- [Your goal]: Report each line of the data below in which "button" appears.
--- START ---
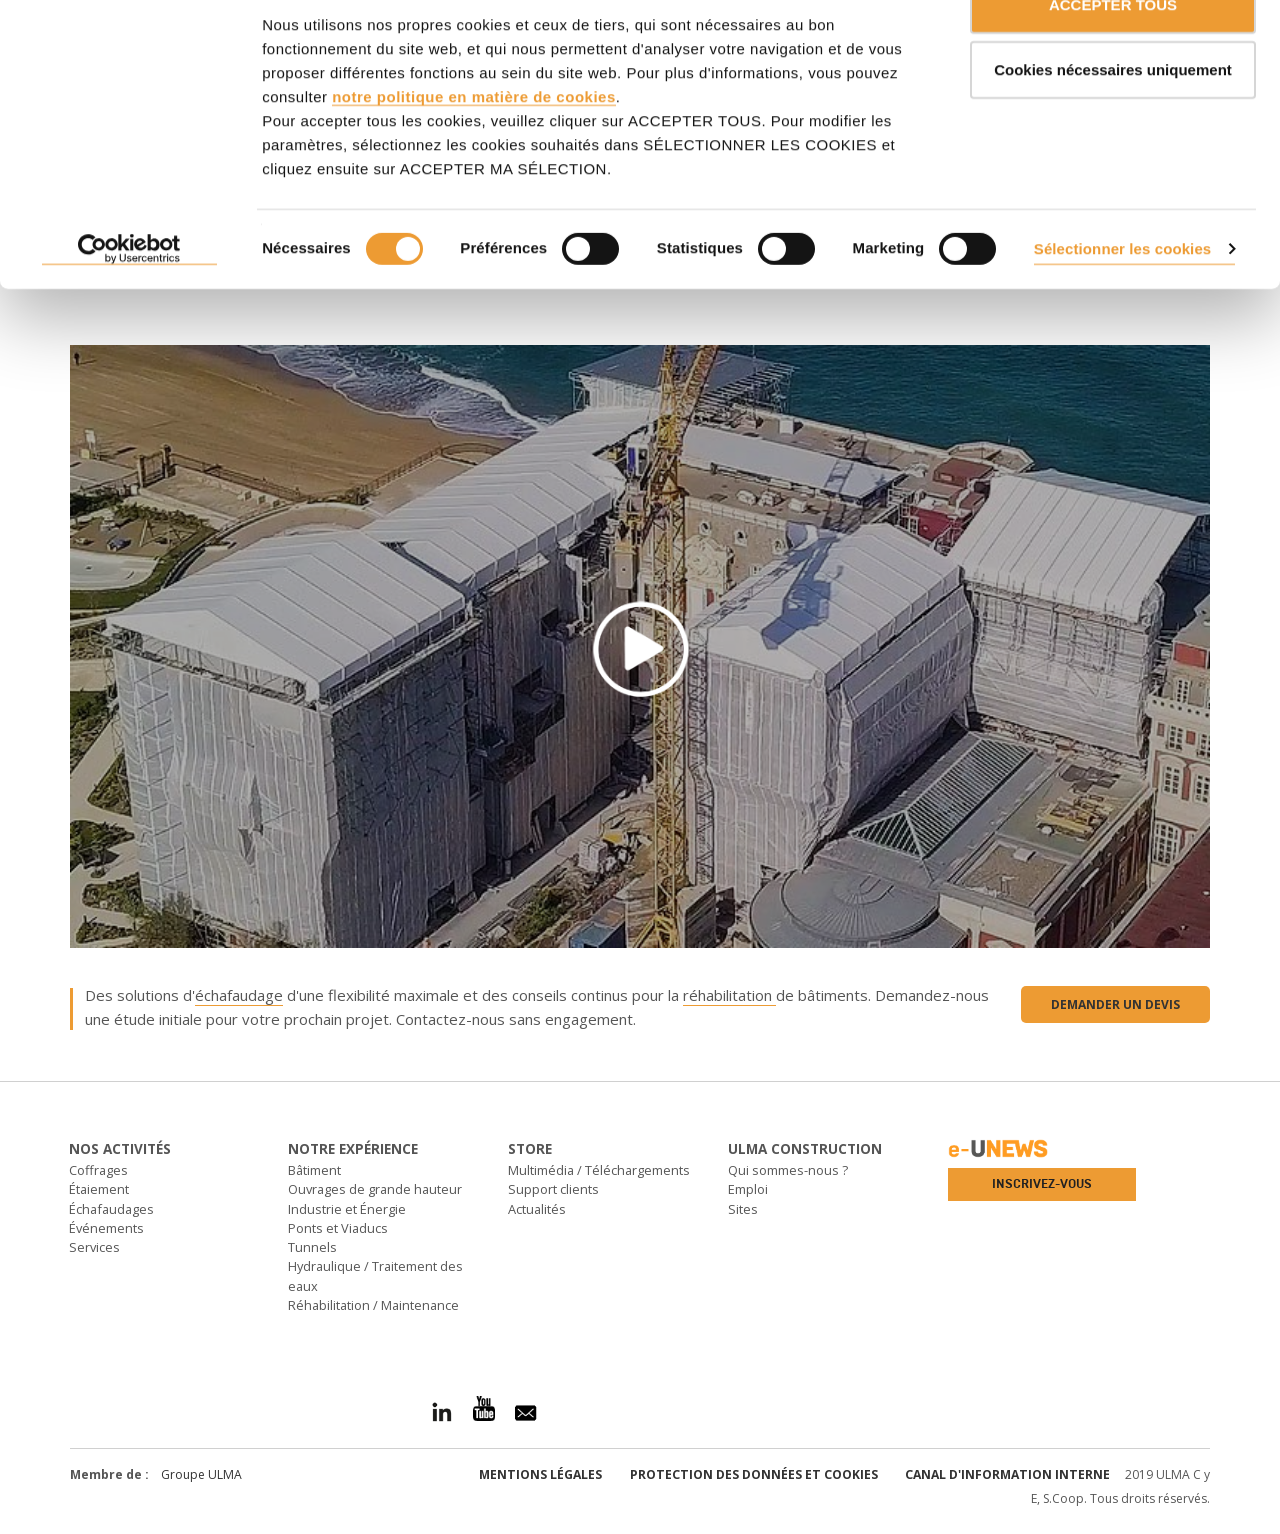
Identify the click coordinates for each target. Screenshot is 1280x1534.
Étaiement (99, 1189)
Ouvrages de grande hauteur (375, 1189)
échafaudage (239, 995)
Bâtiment (314, 1170)
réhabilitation (729, 995)
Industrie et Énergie (347, 1209)
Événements (106, 1228)
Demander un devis (1115, 1004)
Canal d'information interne (1007, 1474)
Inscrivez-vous (1042, 1184)
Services (94, 1247)
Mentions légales (540, 1474)
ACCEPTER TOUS (1113, 52)
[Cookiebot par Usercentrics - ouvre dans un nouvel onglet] (129, 298)
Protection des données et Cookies (754, 1474)
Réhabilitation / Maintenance (373, 1305)
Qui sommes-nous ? (788, 1170)
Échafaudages (111, 1209)
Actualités (537, 1209)
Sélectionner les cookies (1122, 296)
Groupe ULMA (201, 1474)
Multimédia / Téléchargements (599, 1170)
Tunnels (312, 1247)
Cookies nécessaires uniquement (1113, 118)
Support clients (553, 1189)
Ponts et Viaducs (338, 1228)
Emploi (748, 1189)
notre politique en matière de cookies (474, 144)
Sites (743, 1209)
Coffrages (98, 1170)
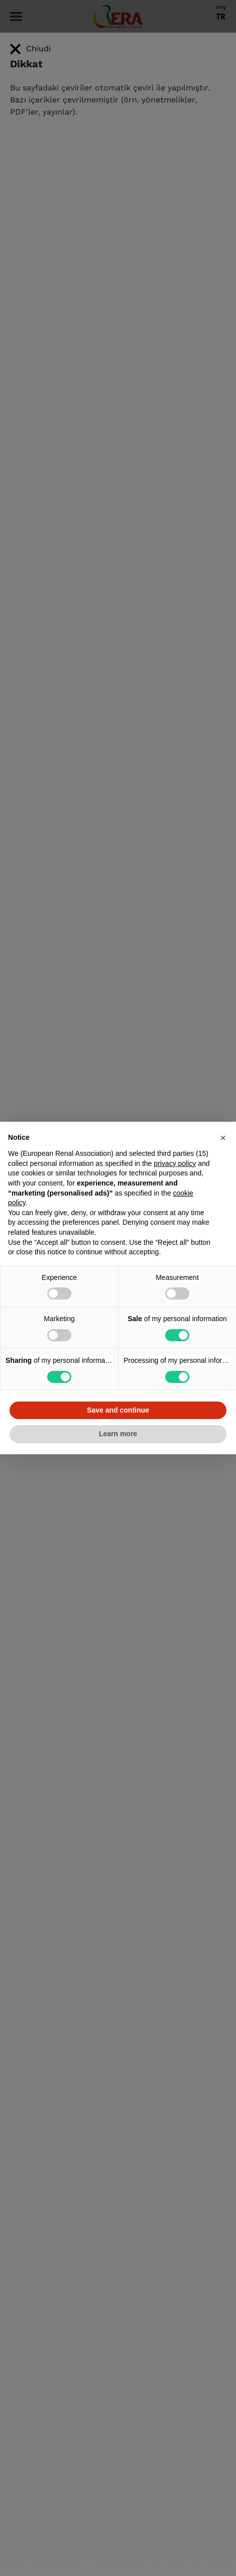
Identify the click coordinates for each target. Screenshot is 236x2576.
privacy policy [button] (175, 1163)
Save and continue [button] (118, 1410)
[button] (223, 1138)
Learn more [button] (118, 1434)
--- END ---
- [Result of the task]:
privacy policy [button] (175, 1163)
Save and continue [button] (118, 1410)
[button] (223, 1138)
Learn more [button] (118, 1434)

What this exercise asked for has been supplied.